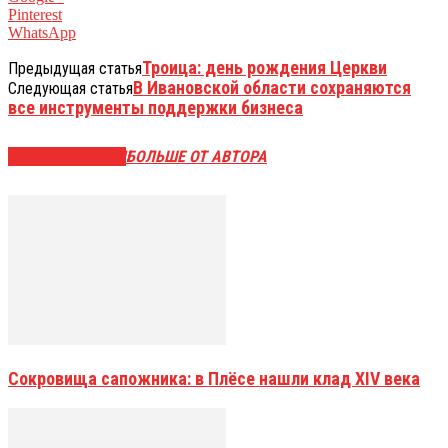
Pinterest
WhatsApp
Троица: день рождения Церкви
Предыдущая статья
В Ивановской области сохраняются
Следующая статья
все инструменты поддержки бизнеса
СХОЖИЕ СТАТЬИ
БОЛЬШЕ ОТ АВТОРА
Сокровища сапожника: в Плёсе нашли клад XIV века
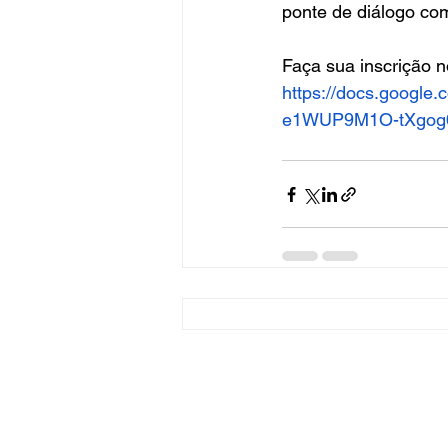
ponte de diálogo com
Faça sua inscrição no
https://docs.goog
e1WUP9M1O-tXgog0t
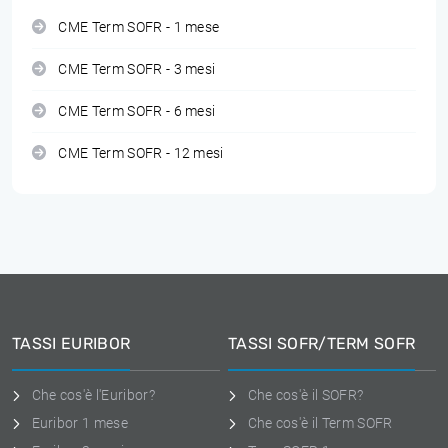
CME Term SOFR - 1 mese
CME Term SOFR - 3 mesi
CME Term SOFR - 6 mesi
CME Term SOFR - 12 mesi
TASSI EURIBOR
TASSI SOFR/TERM SOFR
Che cos'è l'Euribor?
Che cos'è il SOFR?
Euribor 1 mese
Che cos'è il Term SOFR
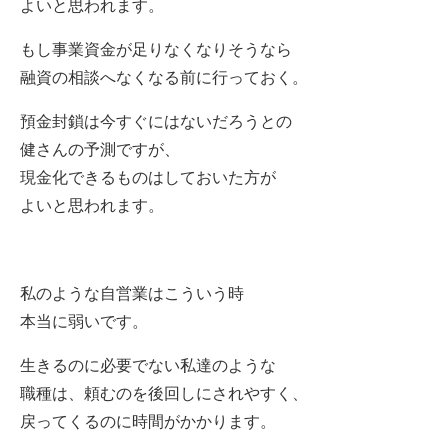
よいと思われます。
もし事業資金が足りなくなりそうなら
融資の相談へなくなる前に行っておく。
預金封鎖は今すぐにはないだろうとの
健さんの予測ですが、
現金化できるものはしておいた方が
よいと思われます。
私のような自営業はこういう時
本当に弱いです。
生きるのに必要でない私達のような
職種は、頼むのを後回しにされやすく、
戻ってくるのに時間がかかります。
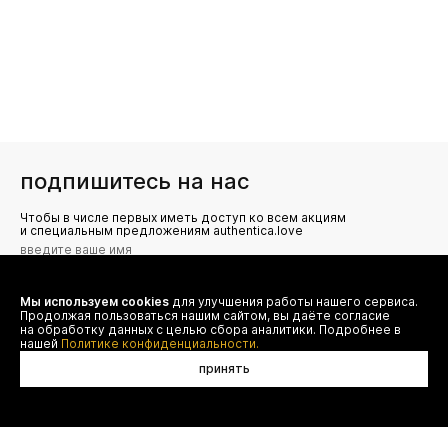
подпишитесь на нас
Чтобы в числе первых иметь доступ ко всем акциям
и специальным предложениям authentica.love
Мы используем cookies
для улучшения работы нашего сервиса.
Я даю согласие на сбор, обработку и хранение моих
Продолжая пользоваться нашим сайтом, вы даёте согласие
персональных данных (имя, email, телефон) для получения
рекламных и информационных рассылок от ООО 'БТ
на обработку данных с целью сбора аналитики. Подробнее в
Юнайтед', а также ознакомлен(а) с
нашей
Политике конфиденциальности.
Политикой конфиденциальности
принять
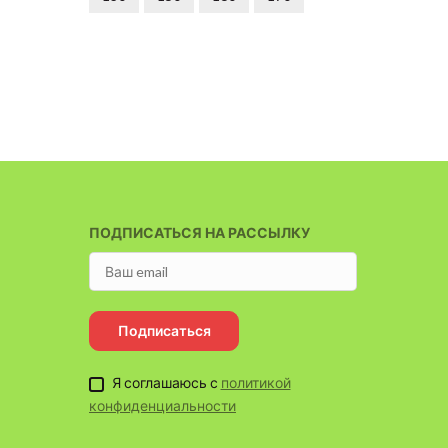
170
ПОДПИСАТЬСЯ НА РАССЫЛКУ
Подписаться
Я соглашаюсь с
политикой
конфиденциальности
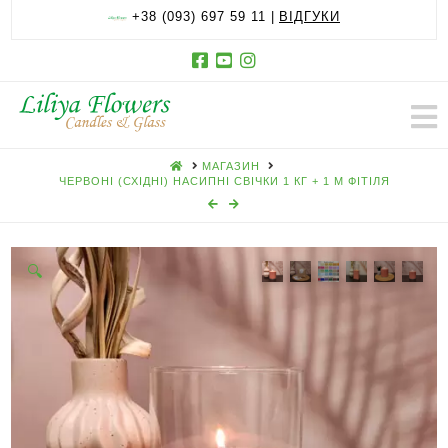
+38 (093) 697 59 11 |
ВІДГУКИ
HOME
МАГАЗИН
ЧЕРВОНІ (СХІДНІ) НАСИПНІ СВІЧКИ 1 КГ + 1 М ФІТІЛЯ
🔍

§ TASK:
Which lines of the material above hold the string "обработку"? Pull them out.

§ ANSWER SECTION:
Я даю согласие на сбор, обработку и хранение моих
на обработку данных с целью сбора аналитики. Подробнее в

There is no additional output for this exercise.